Only the pictures are to be left out, and the rest of the entries should be reproduced exactly.

Saved data entries

▬▬▬

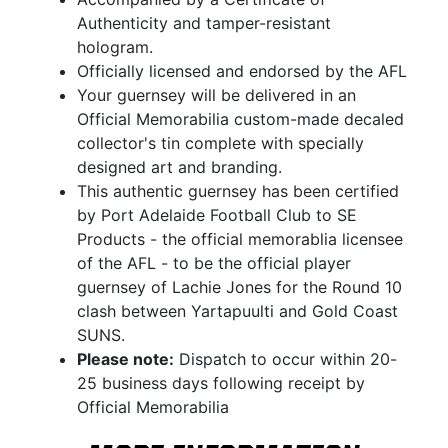
Authenticity and tamper-resistant
hologram.
Officially licensed and endorsed by the AFL
Your guernsey will be delivered in an
Official Memorabilia custom-made decaled
collector's tin complete with specially
designed art and branding.
This authentic guernsey has been certified
by Port Adelaide Football Club to SE
Products - the official memorablia licensee
of the AFL - to be the official player
guernsey of Lachie Jones for the Round 10
clash between Yartapuulti and Gold Coast
SUNS.
Please note:
Dispatch to occur within 20-
25 business days following receipt by
Official Memorabilia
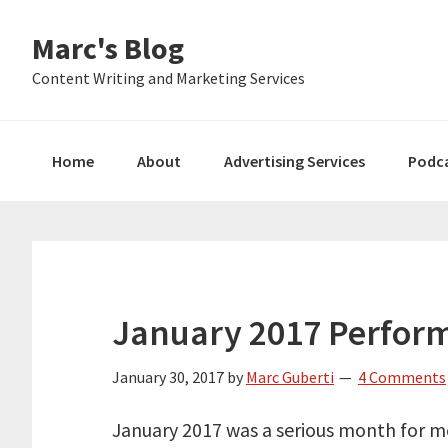
Skip
Skip
Skip
Marc's Blog
to
to
to
primary
main
primary
Content Writing and Marketing Services
navigation
content
sidebar
Home
About
Advertising Services
Podc
January 2017 Perfor
January 30, 2017
by
Marc Guberti
4 Comments
January 2017 was a serious month for me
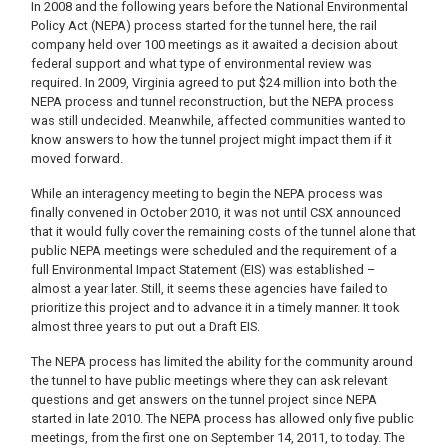
In 2008 and the following years before the National Environmental
Policy Act (NEPA) process started for the tunnel here, the rail
company held over 100 meetings as it awaited a decision about
federal support and what type of environmental review was
required. In 2009, Virginia agreed to put $24 million into both the
NEPA process and tunnel reconstruction, but the NEPA process
was still undecided. Meanwhile, affected communities wanted to
know answers to how the tunnel project might impact them if it
moved forward.
While an interagency meeting to begin the NEPA process was
finally convened in October 2010, it was not until CSX announced
that it would fully cover the remaining costs of the tunnel alone that
public NEPA meetings were scheduled and the requirement of a
full Environmental Impact Statement (EIS) was established –
almost a year later. Still, it seems these agencies have failed to
prioritize this project and to advance it in a timely manner. It took
almost three years to put out a Draft EIS.
The NEPA process has limited the ability for the community around
the tunnel to have public meetings where they can ask relevant
questions and get answers on the tunnel project since NEPA
started in late 2010. The NEPA process has allowed only five public
meetings, from the first one on September 14, 2011, to today. The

▬▬▬

Written reply
Authenticity and tamper-resistant
hologram.
Officially licensed and endorsed by the AFL
Your guernsey will be delivered in an
Official Memorabilia custom-made decaled
collector's tin complete with specially
designed art and branding.
This authentic guernsey has been certified
by Port Adelaide Football Club to SE
Products - the official memorablia licensee
of the AFL - to be the official player
guernsey of Lachie Jones for the Round 10
clash between Yartapuulti and Gold Coast
SUNS.
Please note:
Dispatch to occur within 20-
25 business days following receipt by
Official Memorabilia
Skip
Skip
Skip
Marc's Blog
to
to
to
primary
main
primary
Content Writing and Marketing Services
navigation
content
sidebar
Home
About
Advertising Services
Podc
January 2017 Perfor
January 30, 2017
by
Marc Guberti
4 Comments
January 2017 was a serious month for me
In 2008 and the following years before the National Environmental
Policy Act (NEPA) process started for the tunnel here, the rail
company held over 100 meetings as it awaited a decision about
federal support and what type of environmental review was
required. In 2009, Virginia agreed to put $24 million into both the
NEPA process and tunnel reconstruction, but the NEPA process
was still undecided. Meanwhile, affected communities wanted to
know answers to how the tunnel project might impact them if it
moved forward.
While an interagency meeting to begin the NEPA process was
finally convened in October 2010, it was not until CSX announced
that it would fully cover the remaining costs of the tunnel alone that
public NEPA meetings were scheduled and the requirement of a
full Environmental Impact Statement (EIS) was established –
almost a year later. Still, it seems these agencies have failed to
prioritize this project and to advance it in a timely manner. It took
almost three years to put out a Draft EIS.
The NEPA process has limited the ability for the community around
the tunnel to have public meetings where they can ask relevant
questions and get answers on the tunnel project since NEPA
started in late 2010. The NEPA process has allowed only five public
meetings, from the first one on September 14, 2011, to today. The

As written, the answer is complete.